The PSA technically keeps the legal ownership of the oil reserves in the hands of the Iraqi state whilst actually giving full control to the oil companies.
In short, the PSA model will cost the Iraqi people hundreds of billions of dollars in lost revenue whilst providing the oil companies with enormous profits.
For a comprehensive analyses of the PSA contracts see Platform study “Crude Designs: The rip-off Iraqi’s oil wealth.”
1. The ISG recommendations are clearly calling for a back-door form of re-privatization of Iraqi oil wealth, which represents the interests of the US government and the international oil companies and not the Iraqi people.
2. The recommendations also call for long-term US military bases on Iraqi soil to protect US oil interests in Iraq.
3. The World Bank, the US administration and the IMF are also putting all manner of pressure on the Iraqi government to get a new hydrocarbon law through the Iraqi parliament in line with the ISG recommendations as soon as possible.
4. All indications are pointing to the fact that the draft of the new oil law is complying with many requirements of the ISG recommendations.
5. The major obstacle that seems to be delaying the presentation of the oil draft to the parliament is the disagreement between the Iraqi central government/ISG recommendations on one hand and the Kurdish regional government on the other hand with regard to the interpretation of article 111 of the Iraqi constitution.
6. Both the Iraqi Government and the ISG are calling for changes to article 111 to give more power to the federal government when it comes to taking strategic decisions on the future of the nation’s oil wealth.
It is obvious in the mind of many analysts that the reasons behind the ISG’s support for more power to the Iraqi central government on strategic decisions, is to give more legitimacy to any new contracts which could be signed between the federal government and the international oil companies, in case these are challenged in the future by a new Iraqi government in international court.

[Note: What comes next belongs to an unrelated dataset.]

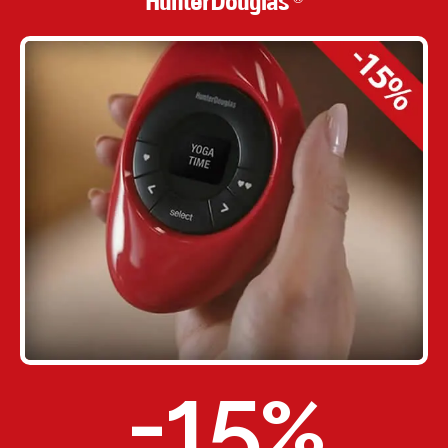
HunterDouglas
-15
%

7. All indications are that the draft of the new oil law will recommend the re-instatement of the “Iraqi National Oil Company — INOC” (which was dissolved by the Baathist government back in 1987), but with fewer powers than the old INOC.
8. It is in the interests of the Iraqi people not to rush into any new strategic oil law that will decide the future of the country’s wealth within the lifetime of this parliament whilst Iraq is still under occupation and the Iraqi state is on its knees.
9. It will be in the Iraqi peoples’ interest to have a temporary oil law which re-establishes INOC and gives it full decision-making powers.
Furthermore, it should permit only a short-tem contract between INOC and the international oil companies so as to provide technical help to develop the existing oil fields, which can produce up to 3.5 million barrels/day — the same level of oil production as in 1979.
– Jan. 7, 2007
Munir Chalabi is an Iraqi Political Analyst living in London.